## Task statement
Could you output exactly the lines from the one containing "Get the latest deals" through the end of the records below, and nothing more?

(Beginning of Data for this task)

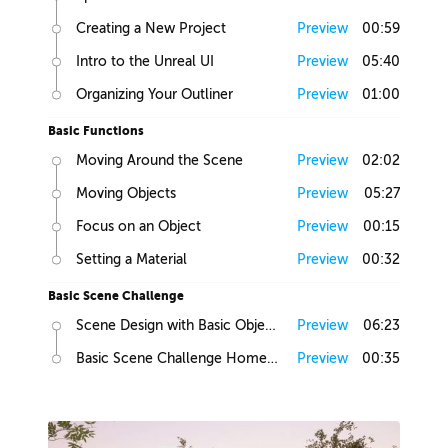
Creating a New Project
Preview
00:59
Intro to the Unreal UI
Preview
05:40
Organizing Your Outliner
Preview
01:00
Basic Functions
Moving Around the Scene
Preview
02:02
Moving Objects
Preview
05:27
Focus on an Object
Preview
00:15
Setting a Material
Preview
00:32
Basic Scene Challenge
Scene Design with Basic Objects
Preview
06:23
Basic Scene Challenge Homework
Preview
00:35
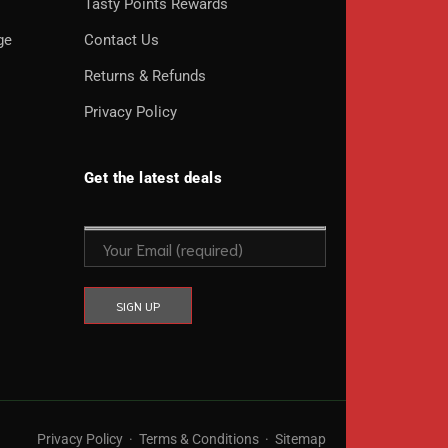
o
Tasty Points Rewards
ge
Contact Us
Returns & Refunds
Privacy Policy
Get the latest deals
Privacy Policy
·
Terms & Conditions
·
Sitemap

(End of Data for this task)

## Answer for this exercise
Get the latest deals
Privacy Policy
·
Terms & Conditions
·
Sitemap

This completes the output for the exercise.